→ WHAT TO WORK ON: Return every line of the entries that includes the word "item".

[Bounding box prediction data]
######
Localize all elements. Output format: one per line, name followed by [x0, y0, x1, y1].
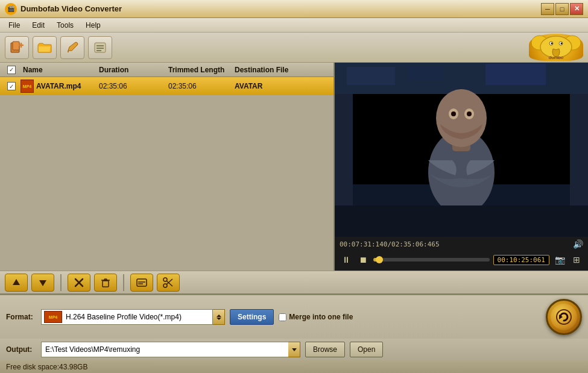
bottom-toolbar: [0, 271, 588, 295]
svg-rect-1: [13, 42, 19, 50]
svg-point-30: [467, 111, 472, 116]
convert-button[interactable]: [546, 299, 582, 335]
output-bar: Output: Browse Open: [0, 339, 588, 360]
task-list-button[interactable]: [88, 36, 112, 59]
open-button[interactable]: Open: [350, 342, 383, 357]
svg-rect-39: [137, 279, 147, 286]
toolbar-divider: [60, 274, 62, 291]
arrow-down-icon: [217, 318, 221, 320]
format-dropdown-btn[interactable]: [213, 309, 225, 325]
output-input-wrapper: [41, 342, 300, 357]
volume-icon[interactable]: 🔊: [573, 239, 583, 249]
toolbar: dumbo: [0, 33, 588, 63]
header-checkbox[interactable]: ✓: [7, 66, 16, 74]
svg-marker-33: [39, 280, 46, 286]
time-display: 00:07:31:140/02:35:06:465 🔊: [340, 239, 583, 249]
col-header-name: Name: [21, 66, 99, 74]
merge-check-area: Merge into one file: [279, 313, 353, 321]
settings-button[interactable]: Settings: [230, 309, 274, 325]
file-type-icon: MP4: [21, 80, 34, 93]
menu-tools[interactable]: Tools: [51, 20, 80, 31]
title-bar: 🎬 Dumbofab Video Converter ─ □ ✕: [0, 0, 588, 18]
svg-rect-23: [570, 94, 588, 215]
menu-edit[interactable]: Edit: [26, 20, 51, 31]
format-bar: Format: MP4 H.264 Baseline Profile Video…: [0, 295, 588, 339]
output-dropdown-btn[interactable]: [288, 342, 300, 357]
fullscreen-button[interactable]: ⊞: [570, 253, 583, 266]
brand-text: dumbo: [549, 55, 563, 60]
svg-rect-31: [335, 205, 588, 237]
svg-rect-19: [407, 66, 443, 81]
format-value: H.264 Baseline Profile Video(*.mp4): [66, 313, 210, 321]
format-file-icon: MP4: [44, 311, 62, 323]
merge-checkbox[interactable]: [279, 313, 286, 321]
maximize-button[interactable]: □: [555, 3, 569, 15]
delete-button[interactable]: [94, 274, 117, 292]
trim-button[interactable]: [157, 274, 180, 292]
subtitle-button[interactable]: [130, 274, 153, 292]
col-header-duration: Duration: [99, 66, 168, 74]
col-header-trimmed: Trimmed Length: [168, 66, 235, 74]
stop-button[interactable]: ⏹: [356, 253, 370, 266]
table-row[interactable]: ✓ MP4 AVATAR.mp4 02:35:06 02:35:06 AVATA…: [0, 77, 334, 95]
time-code: 00:10:25:061: [493, 255, 549, 265]
brand-logo: dumbo: [529, 34, 583, 61]
svg-point-29: [451, 111, 456, 116]
arrow-up-icon: [217, 315, 221, 317]
close-button[interactable]: ✕: [570, 3, 583, 15]
svg-point-46: [557, 310, 571, 324]
svg-rect-38: [104, 279, 107, 280]
svg-rect-36: [103, 281, 109, 287]
video-panel: 00:07:31:140/02:35:06:465 🔊 ⏸ ⏹ 00:10:25…: [335, 63, 588, 271]
window-title: Dumbofab Video Converter: [21, 4, 541, 13]
svg-point-14: [551, 43, 553, 45]
row-filename: AVATAR.mp4: [36, 82, 99, 90]
svg-marker-48: [292, 348, 297, 351]
progress-bar[interactable]: [373, 258, 490, 262]
format-label: Format:: [6, 313, 36, 321]
progress-thumb[interactable]: [376, 256, 383, 263]
add-file-button[interactable]: [5, 36, 29, 59]
playback-bar: 00:07:31:140/02:35:06:465 🔊 ⏸ ⏹ 00:10:25…: [335, 237, 588, 271]
convert-icon: [551, 304, 577, 330]
move-down-button[interactable]: [31, 274, 54, 292]
main-content: ✓ Name Duration Trimmed Length Destinati…: [0, 63, 588, 271]
row-trimmed: 02:35:06: [168, 82, 235, 90]
menu-file[interactable]: File: [2, 20, 26, 31]
table-body: ✓ MP4 AVATAR.mp4 02:35:06 02:35:06 AVATA…: [0, 77, 334, 271]
merge-label[interactable]: Merge into one file: [289, 313, 353, 321]
minimize-button[interactable]: ─: [541, 3, 554, 15]
app-icon: 🎬: [5, 3, 17, 15]
status-text: Free disk space:43.98GB: [6, 363, 87, 371]
remove-button[interactable]: [68, 274, 90, 292]
open-folder-button[interactable]: [33, 36, 57, 59]
screenshot-button[interactable]: 📷: [553, 253, 566, 266]
svg-rect-22: [335, 94, 353, 215]
svg-point-15: [561, 43, 563, 45]
output-label: Output:: [6, 345, 36, 354]
file-list-panel: ✓ Name Duration Trimmed Length Destinati…: [0, 63, 335, 271]
format-icon-area: MP4 H.264 Baseline Profile Video(*.mp4): [41, 309, 213, 325]
output-path-input[interactable]: [41, 342, 300, 357]
row-duration: 02:35:06: [99, 82, 168, 90]
move-up-button[interactable]: [5, 274, 28, 292]
svg-rect-18: [347, 67, 395, 85]
col-header-dest: Destination File: [235, 66, 331, 74]
browse-button[interactable]: Browse: [305, 342, 345, 357]
svg-marker-32: [13, 279, 20, 285]
row-dest: AVATAR: [235, 82, 331, 90]
controls-row: ⏸ ⏹ 00:10:25:061 📷 ⊞: [340, 251, 583, 268]
format-select-wrapper: MP4 H.264 Baseline Profile Video(*.mp4): [41, 309, 225, 325]
toolbar-divider-2: [123, 274, 124, 291]
row-checkbox[interactable]: ✓: [7, 82, 16, 90]
pause-button[interactable]: ⏸: [340, 253, 353, 266]
current-time: 00:07:31:140/02:35:06:465: [340, 240, 440, 248]
convert-area: [546, 299, 582, 335]
edit-button[interactable]: [60, 36, 84, 59]
window-controls: ─ □ ✕: [541, 3, 583, 15]
video-preview: [335, 63, 588, 237]
table-header: ✓ Name Duration Trimmed Length Destinati…: [0, 63, 334, 77]
menu-help[interactable]: Help: [80, 20, 107, 31]
menu-bar: File Edit Tools Help: [0, 18, 588, 33]
status-bar: Free disk space:43.98GB: [0, 360, 588, 373]
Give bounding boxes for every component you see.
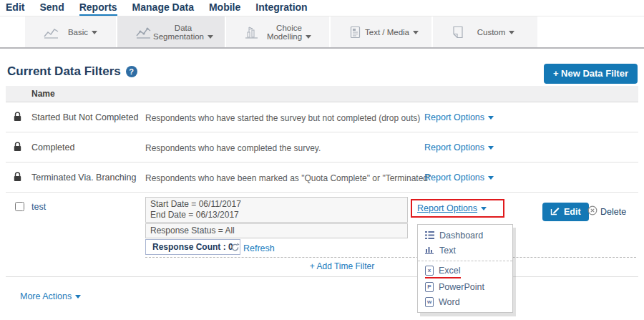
filter-name[interactable]: test [31,202,46,212]
chevron-down-icon [488,116,494,120]
chevron-down-icon [208,35,213,39]
nav-reports[interactable]: Reports [79,1,117,16]
edit-button[interactable]: Edit [542,203,589,221]
lock-icon [14,142,21,155]
new-data-filter-button[interactable]: + New Data Filter [544,64,638,84]
menu-item-text[interactable]: Text [418,243,512,258]
dashboard-list-icon [425,229,434,242]
tab-custom[interactable]: Custom [433,16,537,47]
more-actions-link[interactable]: More Actions [20,291,81,301]
chevron-down-icon [306,35,311,39]
name-column-header: Name [31,86,55,102]
chevron-down-icon [481,207,487,210]
filter-description: Respondents who have been marked as "Quo… [145,173,431,183]
filter-description: Respondents who have completed the surve… [145,143,321,153]
report-type-tabbar: Basic Data Segmentation Choice Modelling… [0,16,644,49]
table-row: Terminated Via. Branching Respondents wh… [6,163,638,193]
news-icon [349,26,362,39]
filter-name: Terminated Via. Branching [31,173,136,183]
report-options-link[interactable]: Report Options [424,112,494,122]
bar-chart-icon [425,244,434,257]
menu-item-label: Excel [439,266,461,276]
delete-circle-icon [587,205,597,218]
lock-icon [14,112,21,125]
chevron-down-icon [509,31,514,34]
nav-integration[interactable]: Integration [255,1,307,14]
table-row: Started But Not Completed Respondents wh… [6,102,638,132]
nav-manage-data[interactable]: Manage Data [132,1,194,14]
refresh-label: Refresh [243,243,275,253]
chevron-down-icon [92,31,97,34]
filter-description: Respondents who have started the survey … [145,113,420,123]
menu-item-word[interactable]: w Word [418,294,512,309]
menu-item-label: Word [439,297,460,307]
tab-text-media[interactable]: Text / Media [331,16,431,47]
menu-item-label: Dashboard [439,231,483,241]
tab-text-media-label: Text / Media [362,28,431,37]
segmentation-chart-icon [136,26,152,39]
menu-item-excel[interactable]: x Excel [418,264,512,279]
edit-button-label: Edit [564,207,581,217]
tab-choice-modelling[interactable]: Choice Modelling [226,16,329,47]
excel-file-icon: x [425,266,434,276]
response-count-badge: Response Count : 0 [145,239,240,255]
line-chart-icon [44,26,59,39]
chevron-down-icon [75,295,81,299]
report-options-dropdown: Dashboard Text x Excel P PowerPoint [417,224,513,313]
report-options-link[interactable]: Report Options [424,173,494,183]
tab-basic-label: Basic [59,28,116,37]
response-status-box: Response Status = All [145,223,408,238]
page-title: Current Data Filters [7,64,121,79]
report-options-link[interactable]: Report Options [417,203,487,213]
table-row-expanded: test Start Date = 06/11/2017 End Date = … [6,193,638,277]
chevron-down-icon [413,31,419,34]
tab-custom-label: Custom [464,28,537,37]
table-header-row: Name [6,86,638,102]
nav-edit[interactable]: Edit [6,1,24,14]
menu-item-label: PowerPoint [439,282,484,292]
refresh-icon [230,242,240,255]
lock-icon [14,172,21,185]
nav-send[interactable]: Send [39,1,64,14]
tab-data-segmentation[interactable]: Data Segmentation [117,16,225,47]
top-nav: Edit Send Reports Manage Data Mobile Int… [6,1,308,16]
delete-label: Delete [600,207,626,217]
word-file-icon: w [425,297,434,307]
date-range-box: Start Date = 06/11/2017 End Date = 06/13… [145,197,408,223]
table-row: Completed Respondents who have completed… [6,132,638,163]
row-checkbox[interactable] [15,202,24,211]
report-options-link[interactable]: Report Options [424,142,494,152]
start-date-value: Start Date = 06/11/2017 [150,199,403,210]
data-filters-table: Name Started But Not Completed Responden… [6,86,638,277]
help-icon[interactable]: ? [126,66,137,77]
tab-choice-modelling-label: Choice Modelling [259,24,329,41]
report-options-annotation: Report Options [411,199,504,218]
chevron-down-icon [488,146,494,150]
refresh-link[interactable]: Refresh [230,242,275,255]
end-date-value: End Date = 06/13/2017 [150,210,403,220]
menu-item-dashboard[interactable]: Dashboard [418,228,512,243]
chevron-down-icon [488,176,494,180]
menu-divider [418,261,512,261]
page-header: Current Data Filters ? [7,64,137,79]
survey-reports-page: Edit Send Reports Manage Data Mobile Int… [0,0,644,320]
tab-basic[interactable]: Basic [25,16,116,47]
filter-name: Completed [31,142,74,152]
tab-data-segmentation-label: Data Segmentation [152,24,225,41]
custom-page-icon [452,26,464,39]
time-filter-divider [145,257,636,258]
delete-link[interactable]: Delete [587,205,626,218]
choice-chart-icon [245,26,259,39]
nav-mobile[interactable]: Mobile [209,1,240,14]
filter-name: Started But Not Completed [31,112,138,122]
powerpoint-file-icon: P [425,282,434,292]
menu-item-label: Text [439,246,456,256]
menu-item-powerpoint[interactable]: P PowerPoint [418,279,512,294]
pencil-icon [550,206,560,218]
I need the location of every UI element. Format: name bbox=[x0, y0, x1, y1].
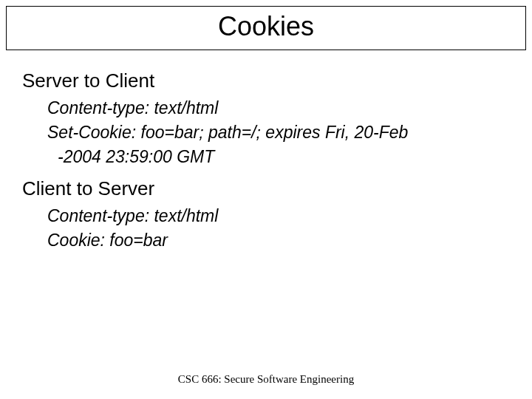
section-client-to-server: Client to Server Content-type: text/html… bbox=[22, 177, 510, 252]
body-text: Content-type: text/html bbox=[47, 97, 510, 120]
slide-title: Cookies bbox=[7, 11, 525, 42]
body-text: Content-type: text/html bbox=[47, 205, 510, 228]
body-text: Cookie: foo=bar bbox=[47, 229, 510, 252]
section-server-to-client: Server to Client Content-type: text/html… bbox=[22, 69, 510, 168]
slide-title-box: Cookies bbox=[6, 6, 526, 50]
section-heading: Server to Client bbox=[22, 69, 510, 92]
slide-footer: CSC 666: Secure Software Engineering bbox=[0, 372, 532, 386]
body-text: Set-Cookie: foo=bar; path=/; expires Fri… bbox=[47, 121, 510, 144]
section-heading: Client to Server bbox=[22, 177, 510, 200]
slide-content: Server to Client Content-type: text/html… bbox=[0, 50, 532, 252]
footer-text: CSC 666: Secure Software Engineering bbox=[178, 373, 354, 385]
body-text: -2004 23:59:00 GMT bbox=[47, 146, 510, 168]
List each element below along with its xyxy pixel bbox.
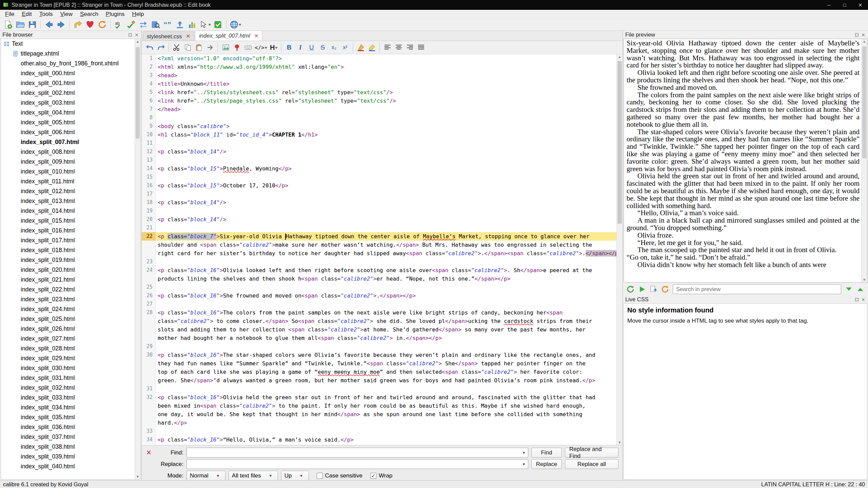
######
→ SOLUTION TO THIS TASK:
menu-item-text[interactable]: Text [418,243,512,258]
menu-item-label: Excel [439,266,461,276]
menu-item-word[interactable]: w Word [418,294,512,309]
menu-item-label: Word [439,297,460,307]
menu-item-label: Dashboard [439,231,483,241]
menu-item-excel[interactable]: x Excel [418,264,512,279]
menu-item-label: PowerPoint [439,282,484,292]
menu-item-dashboard[interactable]: Dashboard [418,228,512,243]
menu-item-label: Text [439,246,456,256]
menu-item-powerpoint[interactable]: P PowerPoint [418,279,512,294]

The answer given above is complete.